Ponad 100 osób zostało uwięzionych w Greenway, byłej rezydencji słynnej pisarki Agathy Christie w hrabstwie Devon w Anglii.
Była rezydencja pisarki jest lokalną atrakcją turystyczną. W piątek przebywało tam przeszło 100 osób, kiedy szalejąca za oknami wichura przewróciła jedno ze starych, dużych drzew.
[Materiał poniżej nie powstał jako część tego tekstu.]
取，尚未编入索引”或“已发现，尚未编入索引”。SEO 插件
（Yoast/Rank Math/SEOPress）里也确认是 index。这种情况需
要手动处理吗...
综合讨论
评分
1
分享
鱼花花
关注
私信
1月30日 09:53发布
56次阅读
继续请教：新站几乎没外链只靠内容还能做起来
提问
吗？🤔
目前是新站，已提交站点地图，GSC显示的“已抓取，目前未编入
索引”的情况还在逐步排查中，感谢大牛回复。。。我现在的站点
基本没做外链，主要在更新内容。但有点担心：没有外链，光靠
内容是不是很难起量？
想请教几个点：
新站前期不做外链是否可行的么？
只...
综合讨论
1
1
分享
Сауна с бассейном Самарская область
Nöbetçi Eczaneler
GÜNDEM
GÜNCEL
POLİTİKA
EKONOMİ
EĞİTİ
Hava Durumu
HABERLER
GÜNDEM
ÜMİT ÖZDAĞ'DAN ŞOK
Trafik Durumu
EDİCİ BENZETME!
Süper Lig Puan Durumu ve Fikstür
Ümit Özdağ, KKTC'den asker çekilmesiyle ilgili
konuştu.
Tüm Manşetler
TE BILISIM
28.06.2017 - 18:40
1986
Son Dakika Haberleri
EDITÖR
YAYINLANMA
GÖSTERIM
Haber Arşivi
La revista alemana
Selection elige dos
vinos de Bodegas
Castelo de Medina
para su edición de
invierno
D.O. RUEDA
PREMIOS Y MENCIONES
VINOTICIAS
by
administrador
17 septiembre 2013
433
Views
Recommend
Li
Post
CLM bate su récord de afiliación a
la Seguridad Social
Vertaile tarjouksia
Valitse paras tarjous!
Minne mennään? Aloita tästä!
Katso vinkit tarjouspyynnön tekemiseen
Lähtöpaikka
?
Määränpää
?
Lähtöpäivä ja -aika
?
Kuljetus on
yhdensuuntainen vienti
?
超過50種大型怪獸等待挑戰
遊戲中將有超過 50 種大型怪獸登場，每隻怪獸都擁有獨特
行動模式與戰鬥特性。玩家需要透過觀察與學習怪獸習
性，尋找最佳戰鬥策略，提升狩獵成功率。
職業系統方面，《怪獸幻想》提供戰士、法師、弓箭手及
Wylądowało ono na drodze dojazdowej do posesji, całkowicie ją blokując.
Turyści w czasie nadprogramowego pobytu nie narzekali na nudę. Raczyli się herbatą w specjalnie przeznaczonym do tego pokoju, przechadzali się po imponującym ogrodzie i grali w krykieta - relacjonowała w rozmowie z lokalną gazetą "Devon Live" jedna z "uwięzionych" Caroline Heaven.
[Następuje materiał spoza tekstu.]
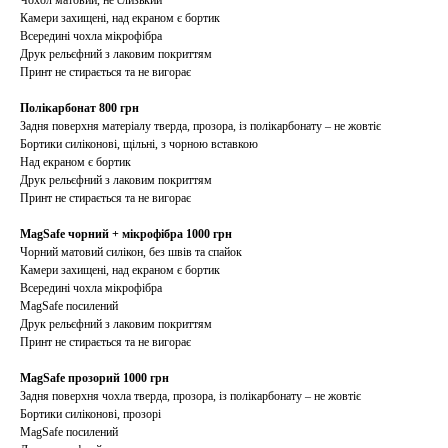
Чохол матовий, не слизький
Камери захищені, над екраном є бортик
Всередині чохла мікрофібра
Друк рельєфний з лаковим покриттям
Принт не стирається та не вигорає
Полікарбонат 800 грн
Задня поверхня матеріалу тверда, прозора, із полікарбонату – не жовтіє
Бортики силіконові, щільні, з чорною вставкою
Над екраном є бортик
Друк рельєфний з лаковим покриттям
Принт не стирається та не вигорає
MagSafe чорний + мікрофібра 1000 грн
Чорний матовий силікон, без швів та спайок
Камери захищені, над екраном є бортик
Всередині чохла мікрофібра
MagSafe посилений
Друк рельєфний з лаковим покриттям
Принт не стирається та не вигорає
MagSafe прозорий 1000 грн
Задня поверхня чохла тверда, прозора, із полікарбонату – не жовтіє
Бортики силіконові, прозорі
MagSafe посилений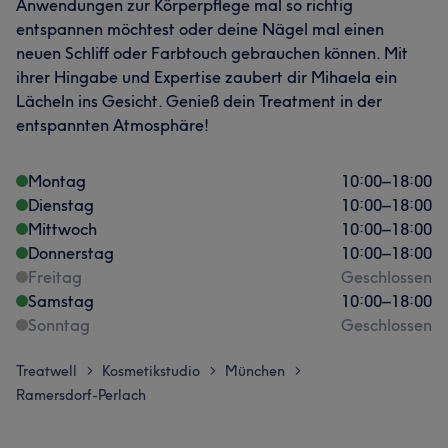
Anwendungen zur Körperpflege mal so richtig
entspannen möchtest oder deine Nägel mal einen
neuen Schliff oder Farbtouch gebrauchen können. Mit
ihrer Hingabe und Expertise zaubert dir Mihaela ein
Lächeln ins Gesicht. Genieß dein Treatment in der
entspannten Atmosphäre!
Montag
10:00
–
18:00
Dienstag
10:00
–
18:00
Mittwoch
10:00
–
18:00
Donnerstag
10:00
–
18:00
Freitag
Geschlossen
Samstag
10:00
–
18:00
Sonntag
Geschlossen
Treatwell
Kosmetikstudio
München
>
>
>
Ramersdorf-Perlach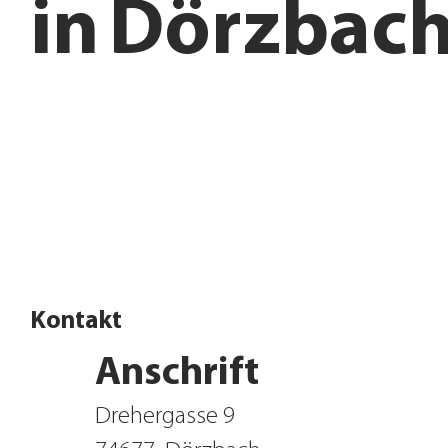
in
Dörzbac
Filiale finden
Jetzt Influencer werden
Kontakt
Anschrift
Drehergasse 9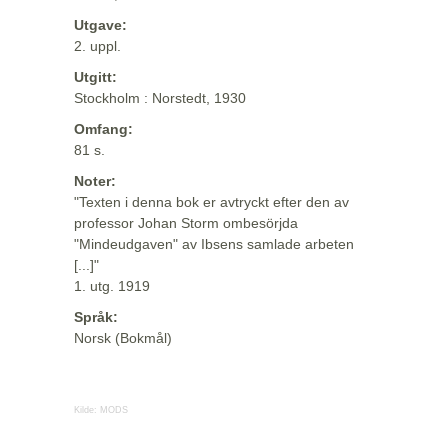
Utgave:
2. uppl.
Utgitt:
Stockholm : Norstedt, 1930
Omfang:
81 s.
Noter:
"Texten i denna bok er avtryckt efter den av
professor Johan Storm ombesörjda
"Mindeudgaven" av Ibsens samlade arbeten
[...]"
1. utg. 1919
Språk:
Norsk (Bokmål)
Kilde:
MODS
Pomimo spokojnej atmosfery na miejscu, internauci nie mogli powstrzymać się od porównań do kultowej powieści Christie "I nie było już nikogo". Książka ta opowiada o dziesięciu nieznajomych, którzy zostają zaproszeni do rezydencji w Devon i giną w tajemniczy sposób. Wkrótce zdają sobie sprawę, że zabójcą jest jeden z nich.
Ostatecznie, po kilku godzinach, służbom udało się usunąć zwalone drzewo i turyści mogli wyjechać z posesji.